Any business can benefit from A/B testing to increase revenue and engagement through email. An A/B test can be achieved by sending two different versions of the same email. The study analyzes how changes in the name, content, or subject line can significantly affect your results.
Campaigns that are not A/B-tested have much lower open and click rates. Additionally, they increase revenue.
There are, however, differences between A/B tests. It is crucial to consider how long a test lasts and how it selects a winner to determine its effectiveness.
Consider the conversion you’re attempting
A/B tests are set up by first deciding the campaign goal, and then the intended results. These three things can give you a good idea of how to pick a winning metric for your goals regardless of the number of reasons to choose one metric over the other:
- Your website should receive traffic. If you have an online business or blog, you might host ads on it to generate revenue. You will win a contest if you focus on clicks.
- You should send emails to your subscribers. Sending a newsletter that includes ads that are based on impressions would be our suggestion if you’re just disseminating information. The winning email is determined by how many opens it receives.
- A connected store allows you to sell stuff. When you use email marketing to promote your best-selling products or when you test different incentives to encourage shopper conversions. Revenue should be your winning metric.
Why does this matter? According to our research, you should wait until you are confident in each testing metric before making any decisions.
|Winning Metric||Wait time for 80% accuracy|
The optimal times for each metric are quite different, so don’t waste your time or pick your winner too early! To better understand how we derived our estimates of wait time, let’s examine the data more closely. Here are some reasons why it is so important to use the right winning metrics.

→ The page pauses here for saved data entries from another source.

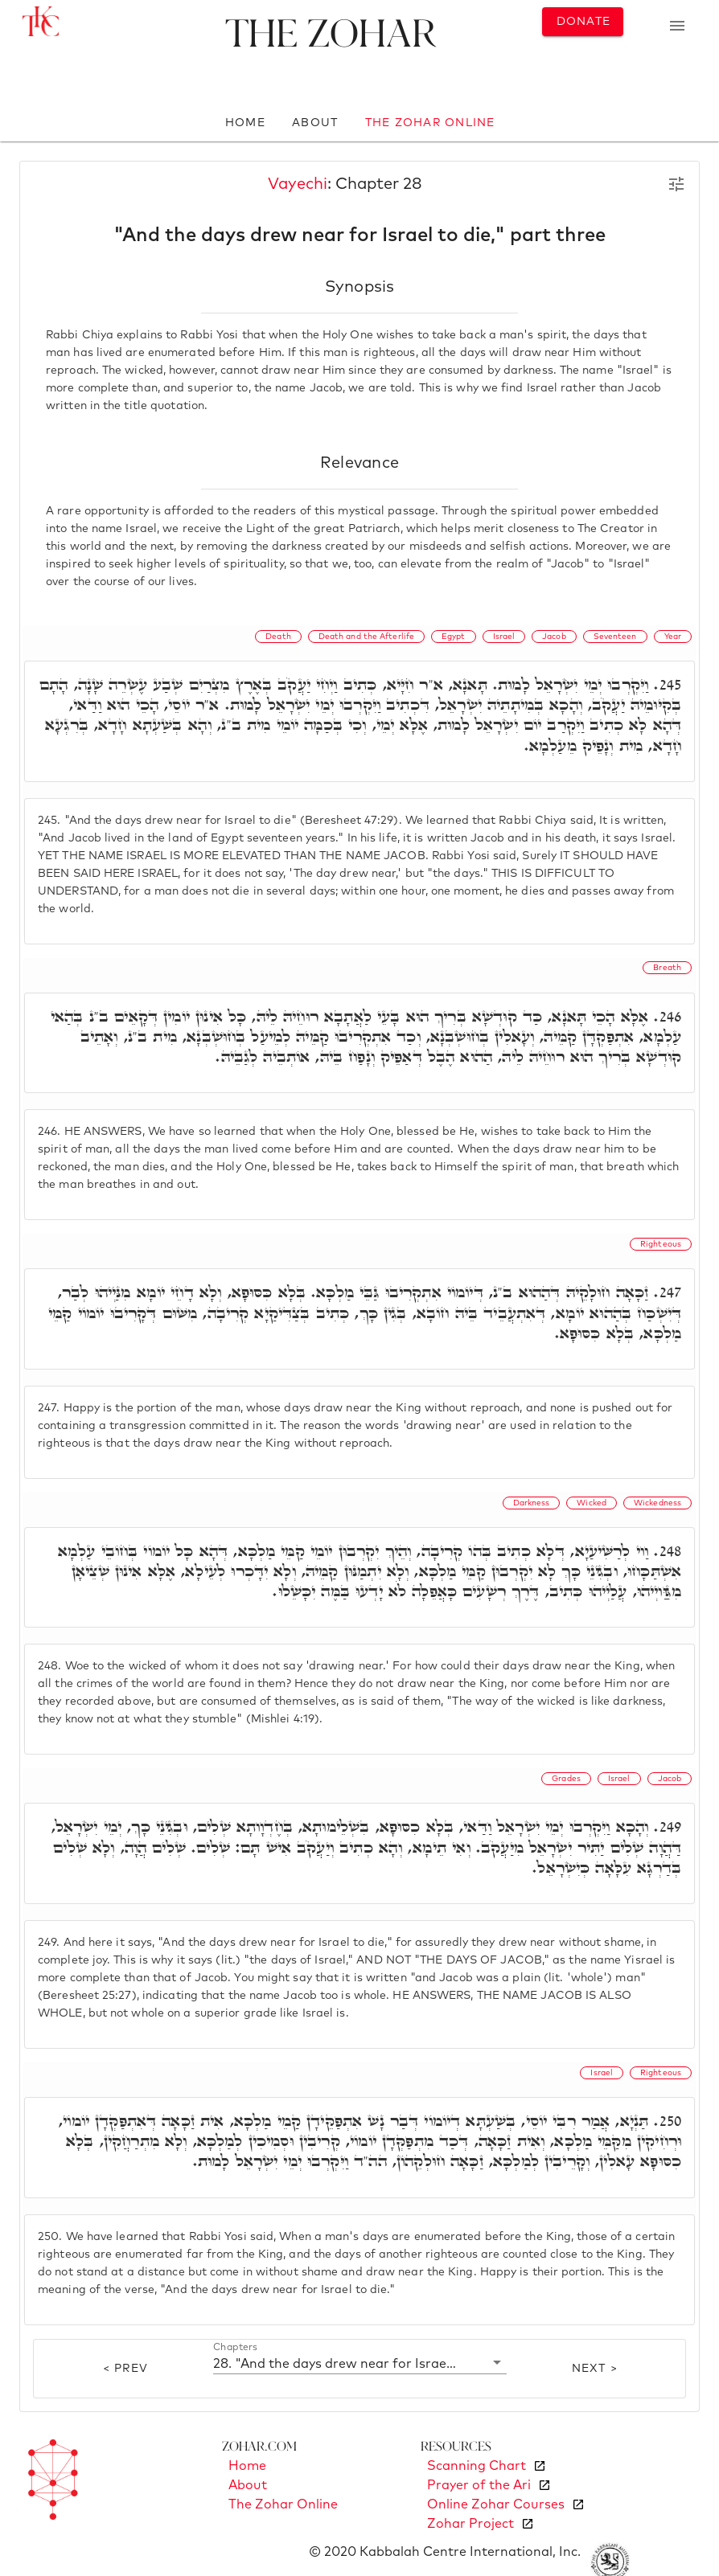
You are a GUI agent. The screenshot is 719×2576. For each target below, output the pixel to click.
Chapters (235, 2347)
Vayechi (297, 184)
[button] (360, 2363)
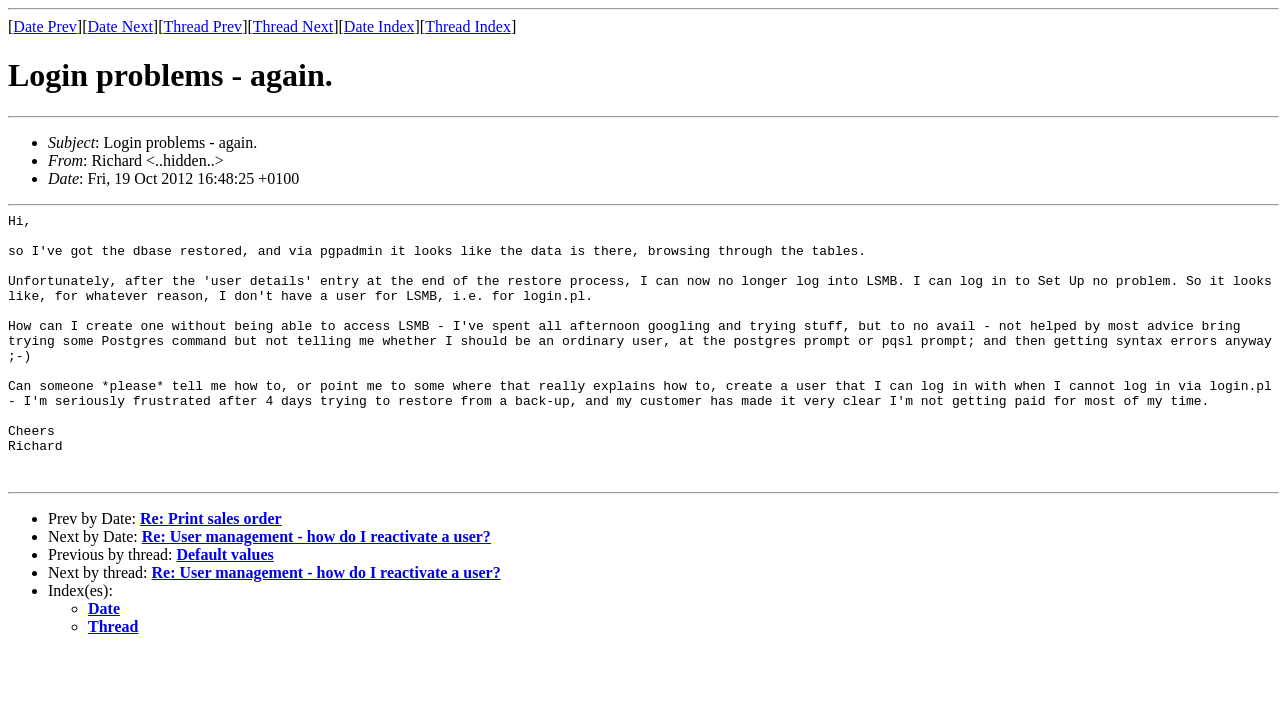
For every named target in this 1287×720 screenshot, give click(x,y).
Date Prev (45, 26)
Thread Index (468, 26)
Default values (224, 608)
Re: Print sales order (211, 572)
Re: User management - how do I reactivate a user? (316, 590)
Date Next (120, 26)
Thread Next (293, 26)
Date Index (379, 26)
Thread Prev (202, 26)
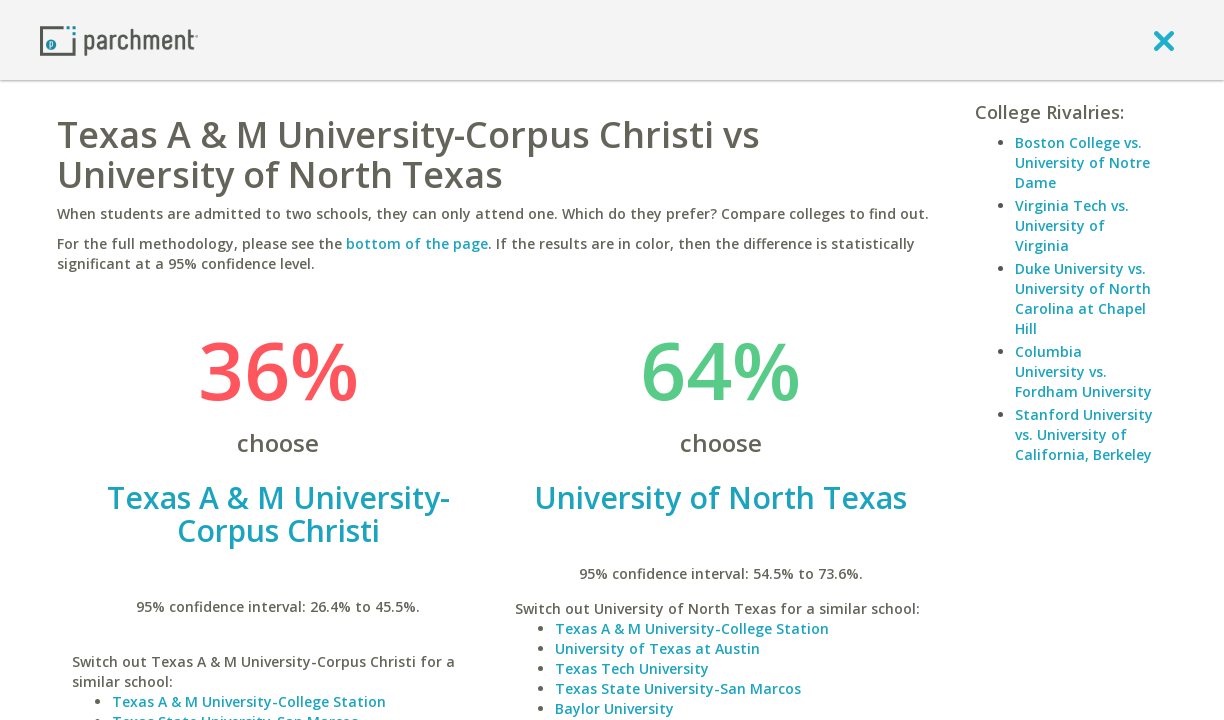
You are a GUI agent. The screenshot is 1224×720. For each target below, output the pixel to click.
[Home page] (119, 39)
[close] (1164, 40)
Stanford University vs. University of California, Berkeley (1084, 434)
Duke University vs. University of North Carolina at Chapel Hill (1083, 298)
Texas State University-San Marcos (678, 688)
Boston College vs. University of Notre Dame (1082, 162)
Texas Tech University (632, 668)
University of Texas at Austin (657, 648)
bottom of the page (417, 243)
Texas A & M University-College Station (249, 701)
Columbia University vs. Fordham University (1083, 371)
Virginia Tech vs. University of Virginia (1072, 225)
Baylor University (614, 708)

Revenue does not equal clicks and opens
It takes longer to test for revenue than to test for opens or clicks, so you might want to test for revenue instead.
Revenue cannot be predicted more accurately than a coin flip based on opens and clicks!
You are just as likely to choose the winner based on clicks as you are to choose the winner based on the number of clicks. Similarly, open rates can be used to predict revenue. Test if your goal is to generate revenue.
What is the appropriate waiting time?
Almost 450,000 A/B tests from our users with at least 4,000 subscribers were analyzed to determine each winning metric (clicks, opens, and revenue). Comparisons were made between the test winner at the time of the snapshot and the winner at the time of the snapshot.
For each snapshot, we calculated the percentage of predictions that were correct. Wait times of 3 hours and 11+ hours correctly predicted the winner of the all-time title over 80% of the time.
Just one-hour wait times picked the winner 80% of the time, while three-hour wait times picked the winner over 90% of the time. It is still possible to have a winning metric based on clicks even following openings.
Revenue may take the longest to find a winner, but it is perhaps not surprising. Obviously, openings take place first. Clicks from a few of those opens will lead to sales for others people. But, it pays to be patient. You’ll have to wait for nearly 12 hours to correctly choose the winning campaign 80% of the time. A full day of testing is best for 95 % precision.
What important decisions can we make using this data? The following steps should be followed when conducting A/B tests:
- Select the winner based on the metric you want to achieve.
- Clicks and opens aren’t substitutes for revenue.
- Take your time. You’ll be able to make the right choice if you let your tests run long enough. Depending on the type of campaign, you should wait at least 2-3 hours to determine a winner based on opens, 1-2 hours for clicks, and at least 11-12 hours for revenue.
This data is a great starting point, but it is based on several hundred users and may not reflect your own experience.
Test different metrics and durations to determine which yields the best (and most accurate) results for each list using A/B testing.
You might not be able to support our recommended at least 4000 subscribers per combination if your list or segment doesn’t support it. If you would like to formulate future campaign content decisions based upon your entire list, you can do so also.